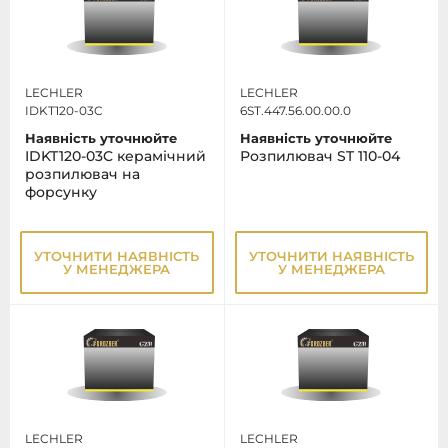
LECHLER
LECHLER
IDKT120-03C
6ST.447.56.00.00.0
Наявність уточнюйте
Наявність уточнюйте
IDKT120-03C керамічний
Розпилювач ST 110-04
розпилювач на
форсунку
УТОЧНИТИ НАЯВНІСТЬ
УТОЧНИТИ НАЯВНІСТЬ
У МЕНЕДЖЕРА
У МЕНЕДЖЕРА
LECHLER
LECHLER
══════════
**Assignment:** Repeat the material exactly. Skip the images.

**Task output:**
LECHLER
LECHLER
IDKT120-03C
6ST.447.56.00.00.0
Наявність уточнюйте
Наявність уточнюйте
IDKT120-03C керамічний
Розпилювач ST 110-04
розпилювач на
форсунку
УТОЧНИТИ НАЯВНІСТЬ
УТОЧНИТИ НАЯВНІСТЬ
У МЕНЕДЖЕРА
У МЕНЕДЖЕРА
LECHLER
LECHLER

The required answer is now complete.